The flame of intolerance rises from Koran burnings

NEWS OF THE Bagram Air Base Quran burnings, and the riots which have followed, reproduced the usual concern that perhaps no amount of evident contrition would prevent a violent response. Here is an illustration of the root of this anxiety, from a Reuters article of February 22: “Critics say Western troops often fail to grasp the country’s religious and cultural sensitivities. Muslims consider the Koran the literal word of God and treat each book with deep reverence.”

That may be so, but this line of criticism assumes both too little and too much. On the too little side we in the West do need to develop more awareness of, and sensitivity toward, this historically and culturally rich country. On the too much side, it is not the case that all Afghans share the same religious and cultural sensitivities. Those agitating today for reprisals have always harboured unappeasable objections: to secularism, to science, to the West, to liberalism, to women’s rights. Good luck making friends in these quarters.

The notion that bloodthirst and fanaticism (note, the proper terms for these predictable mass riots over burnt copies of a book) are a feature of Afghan sensitivities finds its complement in the crude outlook of those who shout Death to America. Revenge upon an entire nation of over three hundred million, many of whom also treat the Quran with reverence?
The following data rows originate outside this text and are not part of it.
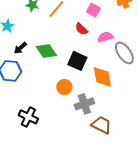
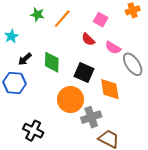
pink semicircle: (105, 37) -> (113, 48), turned -133
green diamond: (46, 51) -> (52, 62), turned 35
orange circle: (64, 87) -> (70, 100), size x1.6

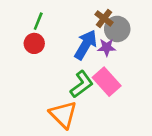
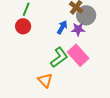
blue arrow: (86, 45) -> (62, 27), size x0.6
orange triangle: (63, 115) -> (45, 80), size x0.7

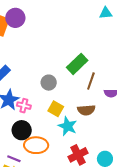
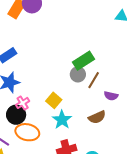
gray circle: (49, 83) -> (78, 74), moved
pink cross: (24, 106) -> (23, 103), moved, turned 32
brown semicircle: (86, 110) -> (97, 117), moved, turned -30

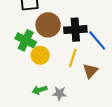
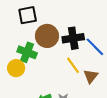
yellow circle: (40, 55) -> (16, 68), moved
yellow line: (73, 58) -> (73, 65), turned -48

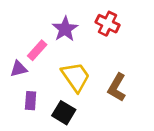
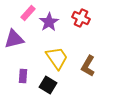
pink rectangle: (37, 50) -> (28, 13), moved
purple triangle: (19, 69) -> (14, 39), moved, size x1.5

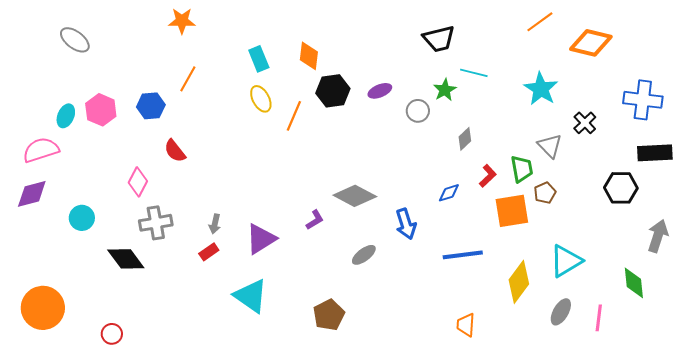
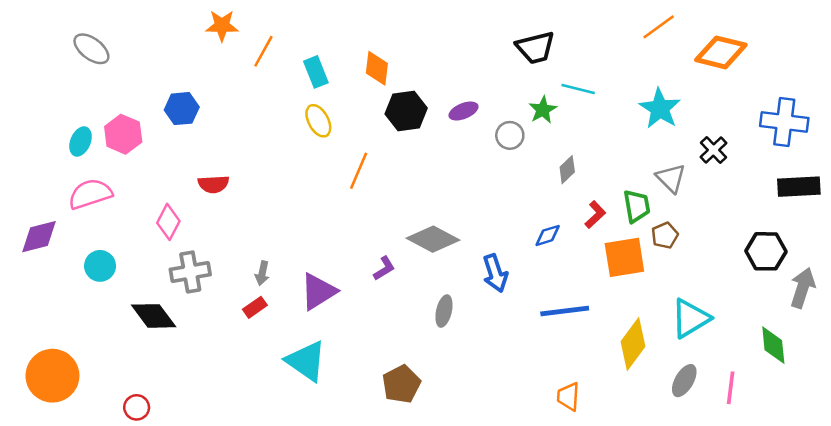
orange line: (188, 79) -> (263, 51), moved
blue hexagon: (151, 106) -> (182, 109), moved
orange line: (294, 116) -> (359, 171), moved
pink semicircle: (41, 150) -> (90, 194), moved
red semicircle: (175, 151) -> (213, 184), turned -55
black hexagon: (621, 188) -> (766, 251), moved
gray ellipse: (364, 255) -> (444, 311), turned -40

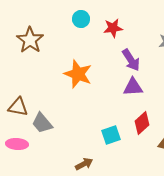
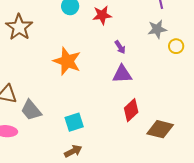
purple arrow: (131, 60) -> (120, 47), size x0.6
cyan square: (111, 135) -> (74, 122), moved

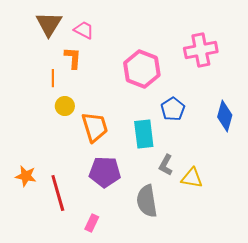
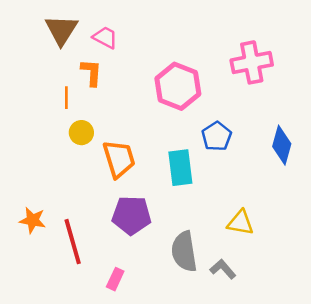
gray L-shape: (166, 165) -> (223, 269), moved, turned 110

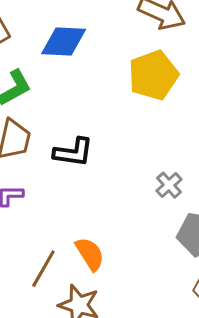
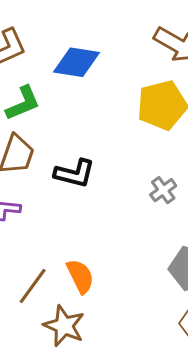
gray cross: (169, 185) -> (163, 190), moved

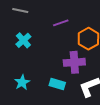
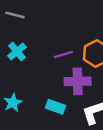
purple line: (61, 23) -> (63, 54), moved

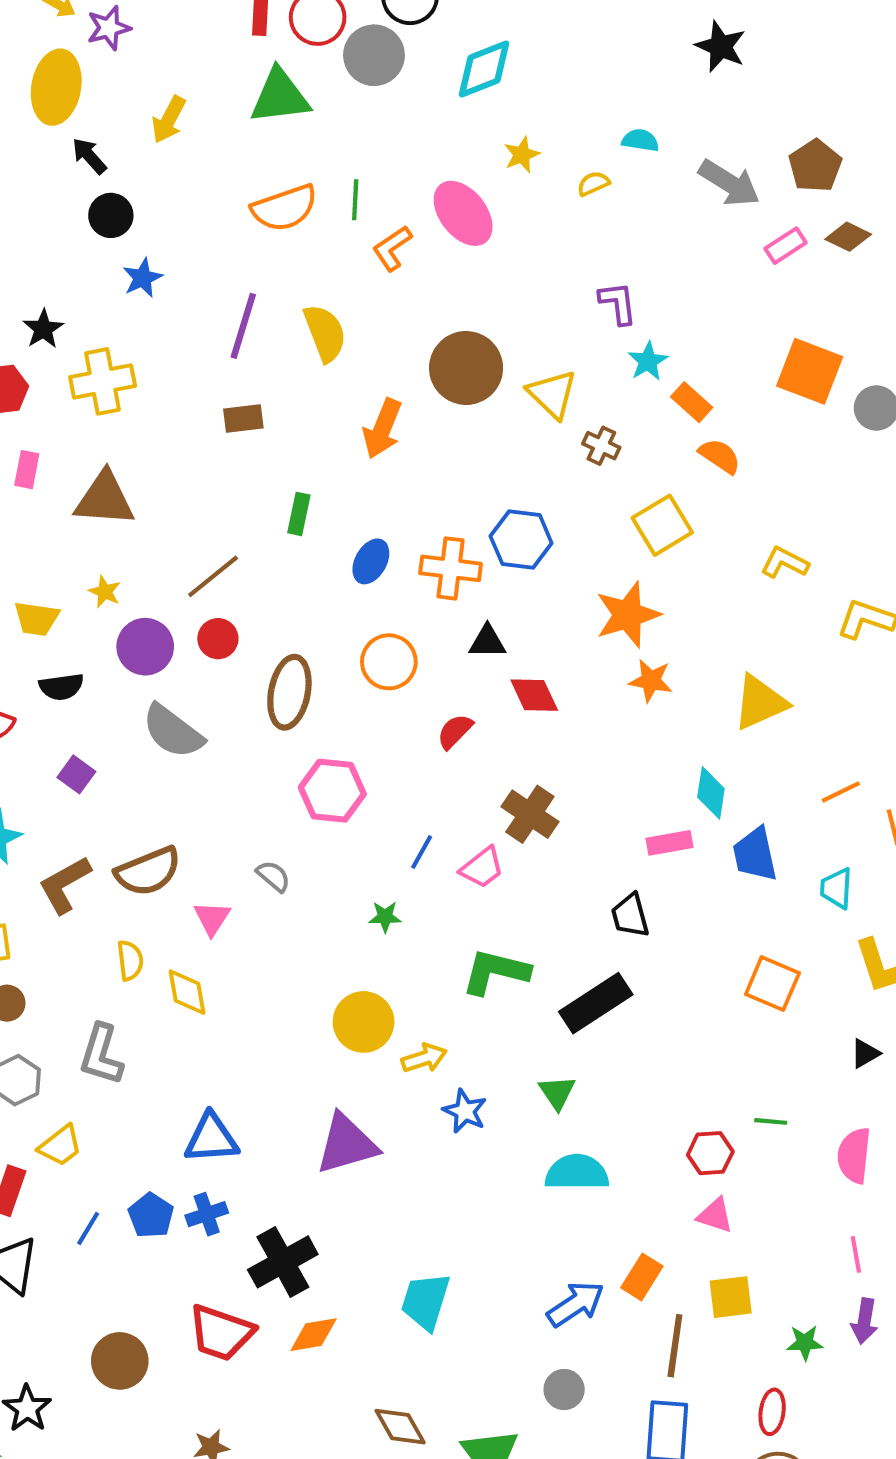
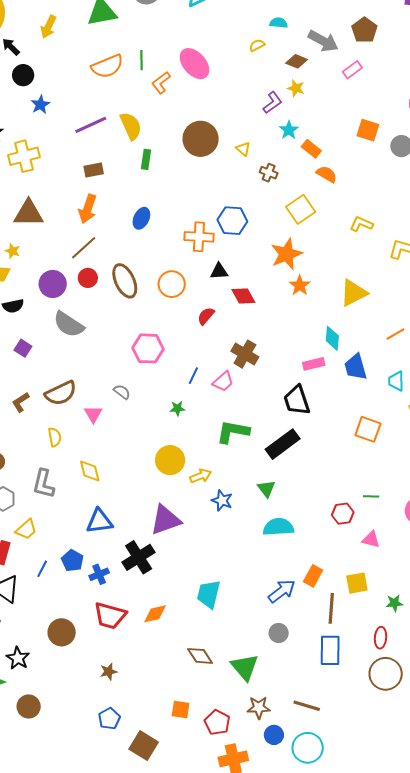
yellow star: (522, 155) -> (296, 88), moved, turned -30
brown diamond: (848, 237) -> (297, 61), moved
purple L-shape: (618, 303) -> (272, 103), turned 65
purple line: (243, 326) -> (91, 125), turned 52
orange square: (810, 371) -> (368, 130), size x0.7
yellow triangle: (552, 394) -> (243, 149), size x0.6
orange arrow: (383, 429) -> (88, 209), moved
green rectangle: (299, 514) -> (146, 159), moved
blue ellipse: (371, 561) -> (141, 218), moved
yellow star: (105, 592) -> (13, 251), moved
orange star: (651, 681) -> (300, 285), turned 30
brown ellipse: (289, 692) -> (125, 281), moved, turned -32
brown L-shape: (65, 885) -> (21, 402), size x0.7
black trapezoid: (630, 916) -> (297, 400), size x1.4
yellow diamond: (187, 992) -> (90, 471), moved
blue cross: (207, 1214) -> (99, 574), moved
pink triangle: (715, 1215) -> (371, 539), moved
black cross: (283, 1262) -> (139, 557), moved

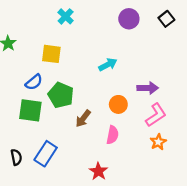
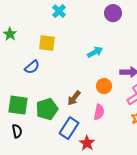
green pentagon: (61, 95) -> (47, 109), moved, turned 30
green square: (30, 110) -> (18, 105), moved
blue rectangle: (46, 154) -> (69, 128), moved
What is insensitive, if not that?

When the Americans arrived to Afghanistan in 2001, the country had already suffered a civil war and a protracted battle between the Northern Alliance and the Afghan Taliban. This fact on its own ought to nullify the notion of a uniform Muslim community all nourished from the same mental atmosphere. The Taliban, friends and comrades, was not an elected government, but the invader of Kabul. Their atrocities were widely reported, and received here in Canada with horror. In 2001 the United States and Britain joined their Afghanistan allies in a standing-up to tribal bullies, not to invade but to reclaim a city, and from there a country.

At the core of this battle were competing visions, on one side an Islamic Emirate subsumed under Sharia, and on the other a society built upon the principles of human dignity and freedom and the equality of the sexes. The terms of this fight were drawn up by the people of Afghanistan themselves, and so the allies were assisting an indigenous liberation movement rather than imposing a colonial program.

If political and military leaders had been more clear on this and other related points, the domestic support for sticking with the like-minded people of Afghanistan might have held up. Marine officer Peter J. Munson outlines, in a January 27 Foreign Policy article, the many domestic impediments to effective military campaigns among which is often an ill-educated and misinformed public. The political will having eroded, it is now taken for granted by the politicians that the Taliban will figure in the new order. I have even come across the appalling claim that, as the representative of the Pashtuns, the Taliban has a legitimate place at the table. Again, a misinformed lumping together of discordant things that we can quite do without.

Calls for the blood of infidels, whether over the burning of a book — or, as was recently the case in Saudi Arabia, a post on Twitter — illustrate the contemporary division of the human family into two irreconcilable camps. There are those who accept diversity and who accommodate their differences in peace, and there are those who take easy offense and work toward the final holy war. We should be more clear about the character and taxonomy of our enemies. Then maybe we would do a better job of standing by our friends.

One thought on “The flame of intolerance rises from Koran burnings”

  1. I thought that the US/British offensive against the Taliban in 2001 was simply because the Taliban stood between them and al-Qaeda, not because the US was interested at all in the internal affairs of Afghanistan.